What you need to do: Tally the lines below that include the string "האתית". Reply with the total only.

Input records:
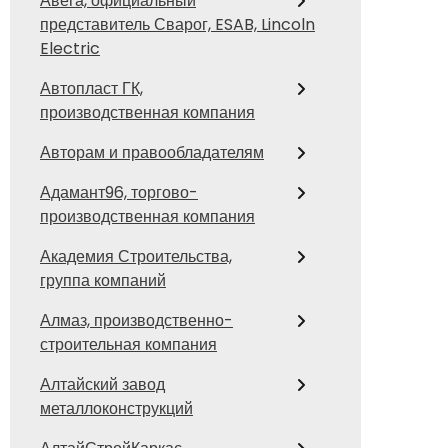
Авега, официальный
представитель Сварог, ESAB, Lincoln
Electric
Автопласт ГК,
производственная компания
Авторам и правообладателям
Адамант96, торгово-
производственная компания
Академия Строительства,
группа компаний
Алмаз, производственно-
строительная компания
Алтайский завод
металлоконструкций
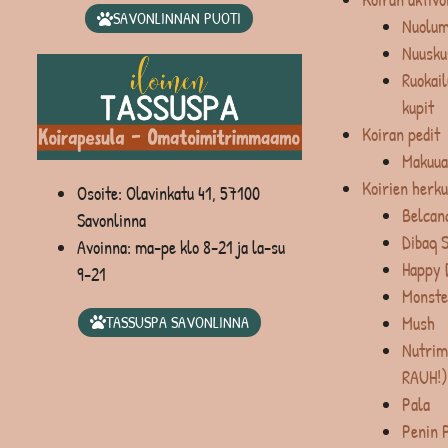
SAVONLINNAN PUOTI
Nuolum
Nuusku
Ruokail
kupit
Koiran pedit
Makuua
Koirien herku
Osoite: Olavinkatu 41, 57100
Belcan
Savonlinna
Dibaq 
Avoinna: ma-pe klo 8-21 ja la-su
Happy 
9-21
Monste
Mush
TASSUSPA SAVONLINNA
Nutrim
RAUH!)
Pala
Penin 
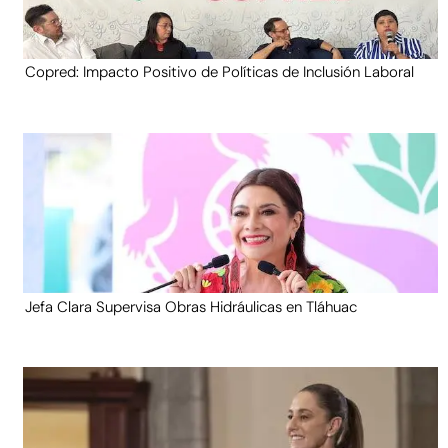
Copred: Impacto Positivo de Políticas de Inclusión Laboral
Jefa Clara Supervisa Obras Hidráulicas en Tláhuac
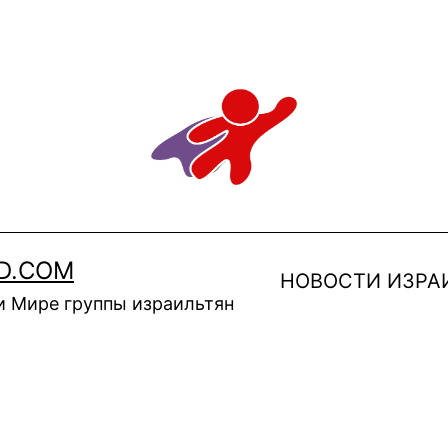
D.COM
НОВОСТИ ИЗРА
и Мире группы израильтян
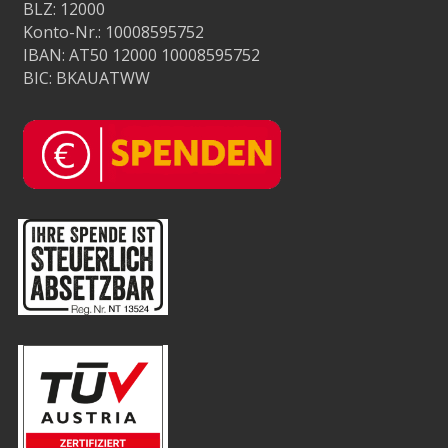
BLZ: 12000
Konto-Nr.: 10008595752
IBAN: AT50 12000 10008595752
BIC: BKAUATWW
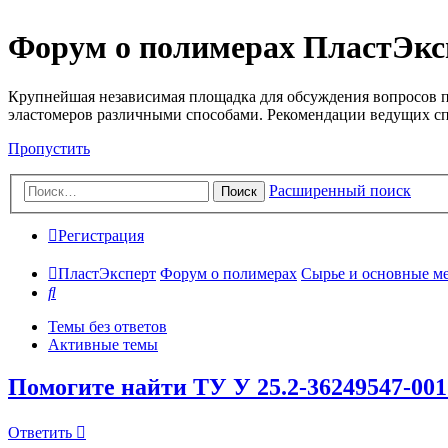
Форум о полимерах ПластЭкс
Крупнейшая независимая площадка для обсуждения вопросов п
эластомеров различными способами. Рекомендации ведущих с
Пропустить
Расширенный поиск
Поиск
Регистрация
ПластЭксперт
Форум о полимерах
Сырье и основные мето
Поиск
Темы без ответов
Активные темы
Помогите найти ТУ У 25.2-36249547-001
Ответить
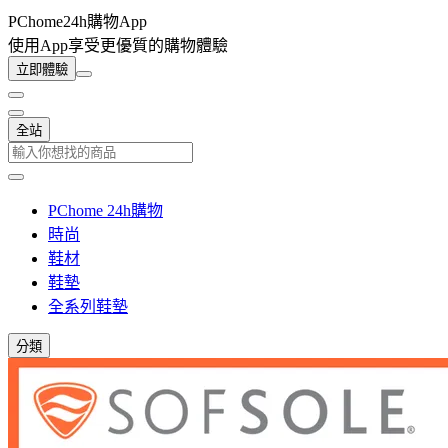
PChome24h購物App
使用App享受更優質的購物體驗
立即體驗
全站
PChome 24h購物
時尚
鞋材
鞋墊
全系列鞋墊
分類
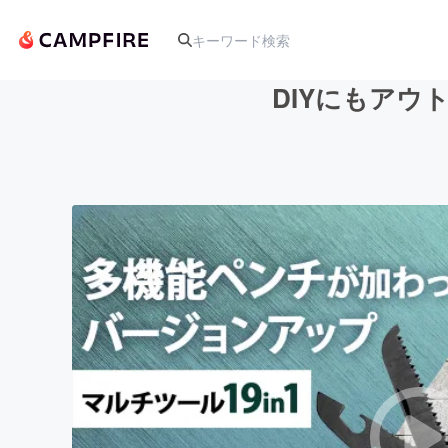
DIYにもアウ
人気のプロジェクト
アート・写真
テクノロジー・ガジェット
映像・映画
ビジネス・起業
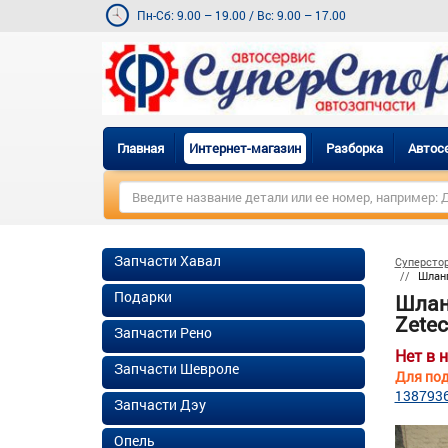
Пн-Сб: 9.00 – 19.00
/
Вс: 9.00 – 17.00
Главная
Интернет-магазин
Разборка
Автос
Запчасти Хавал
Суперсто
Шланг
Подарки
Шлан
Zetec
Запчасти Рено
Нет в 
Запчасти Шевроле
Для под
138793
Запчасти Дэу
Опель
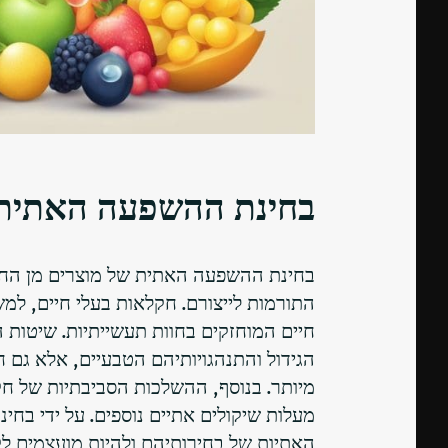
בחינת ההשפעה האתית 
בחינת ההשפעה האתית של מוצרים מן החי 
התורמות לייצורם. חקלאות בעלי חיים, למש
חיים המוחזקים בחוות תעשייתיות. שיטות 
הגידול והתנהגויותיהם הטבעיים, אלא גם 
מיותר. בנוסף, ההשלכות הסביבתיות של חקלא
מעלות שיקולים אתיים נוספים. על ידי בחי
האתיות של בחירותיהם ולהיות מועצמים ל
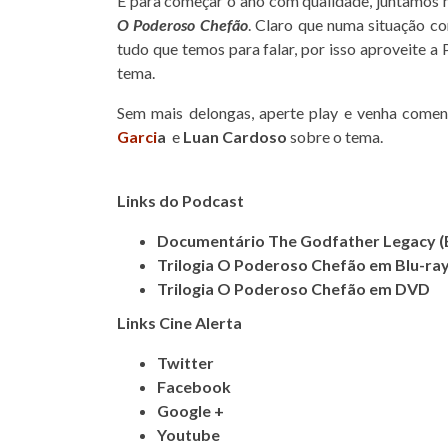
E para começar o ano com qualidade, juntamos no
O Poderoso Chefão
. Claro que numa situação c
tudo que temos para falar, por isso aproveite a
tema.
Sem mais delongas, aperte play e venha comen
Garci
a
e
Luan Cardoso
sobre o tema.
Links do Podcast
Documentário The Godfather Legacy (E
Trilogia O Poderoso Chefão em Blu-ra
Trilogia O Poderoso Chefão em DVD
Links Cine Alerta
Twitter
Facebook
Google +
Youtube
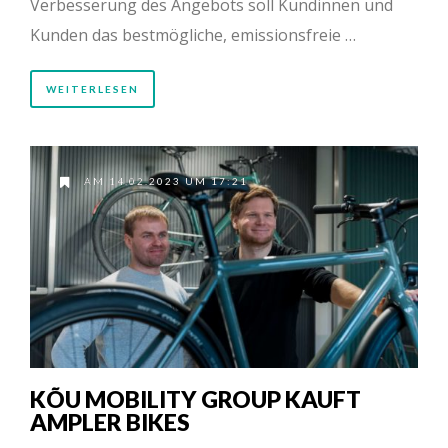
Verbesserung des Angebots soll Kundinnen und
Kunden das bestmögliche, emissionsfreie …
WEITERLESEN
AM 14.02.2023 UM 17:21
KÕU MOBILITY GROUP KAUFT
AMPLER BIKES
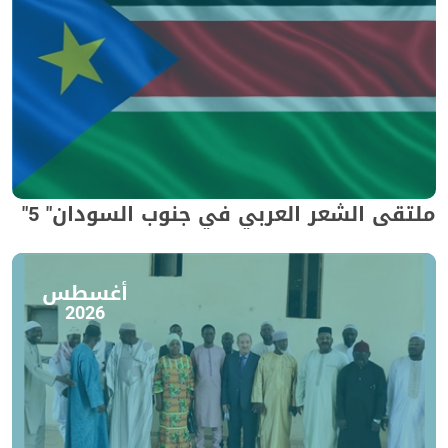
ملتقى الشعر العربي في جنوب السودان" 5"
أغسطس
2026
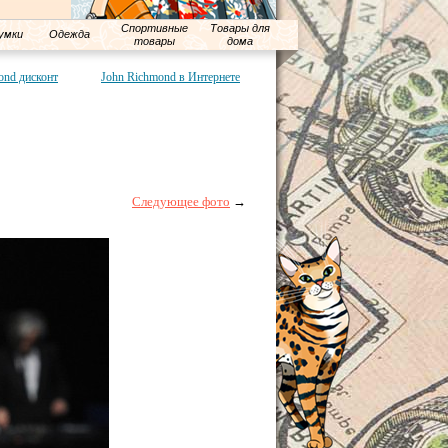
Спортивные
Товары для
умки
Одежда
товары
дома
ond дисконт
John Richmond в Интернете
Следующее фото
→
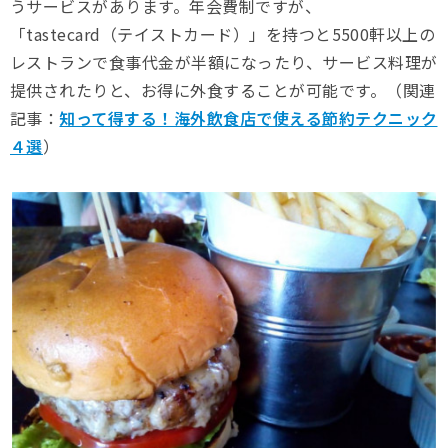
うサービスがあります。年会費制ですが、
「tastecard（テイストカード）」を持つと5500軒以上の
レストランで食事代金が半額になったり、サービス料理が
提供されたりと、お得に外食することが可能です。（関連
記事：
知って得する！海外飲食店で使える節約テクニック
４選
）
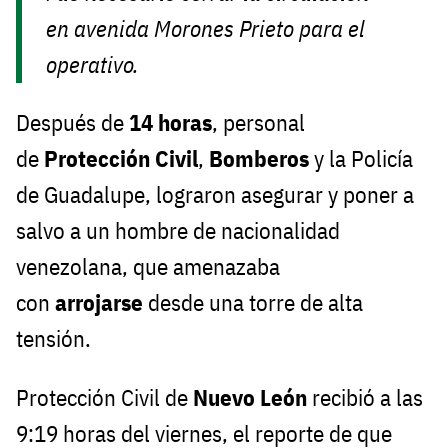
en avenida Morones Prieto para el
operativo.
Después de
14 horas
, personal
de
Protección Civil
,
Bomberos
y la Policía
de Guadalupe, lograron asegurar y poner a
salvo a un hombre
de nacionalidad
venezolana, que amenazaba
con
arrojarse
desde una torre de alta
tensión.
Protección Civil de
Nuevo León
recibió a las
9:19 horas del viernes, el reporte de que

Result of this task: 2